WORK REQUEST: Of the entries that follow, how many lines hold the string "Stato"? Write the number and nothing more.

SOURCE MATERIAL:
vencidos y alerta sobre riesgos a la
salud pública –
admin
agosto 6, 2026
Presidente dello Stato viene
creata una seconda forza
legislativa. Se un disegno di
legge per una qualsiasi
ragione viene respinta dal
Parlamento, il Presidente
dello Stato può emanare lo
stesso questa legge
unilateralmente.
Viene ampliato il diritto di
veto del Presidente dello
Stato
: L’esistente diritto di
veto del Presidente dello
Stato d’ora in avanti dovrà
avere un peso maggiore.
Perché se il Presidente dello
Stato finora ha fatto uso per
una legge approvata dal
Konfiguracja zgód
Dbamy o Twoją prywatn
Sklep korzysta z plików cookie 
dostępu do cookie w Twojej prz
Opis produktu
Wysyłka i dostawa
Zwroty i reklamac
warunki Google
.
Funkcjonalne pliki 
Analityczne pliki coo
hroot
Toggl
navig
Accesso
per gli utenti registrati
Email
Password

---

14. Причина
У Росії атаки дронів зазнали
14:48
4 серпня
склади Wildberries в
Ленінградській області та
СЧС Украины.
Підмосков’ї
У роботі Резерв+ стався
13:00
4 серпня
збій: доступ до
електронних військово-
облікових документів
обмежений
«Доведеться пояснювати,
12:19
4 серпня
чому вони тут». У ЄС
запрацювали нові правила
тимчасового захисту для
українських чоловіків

TASK ANSWER: 5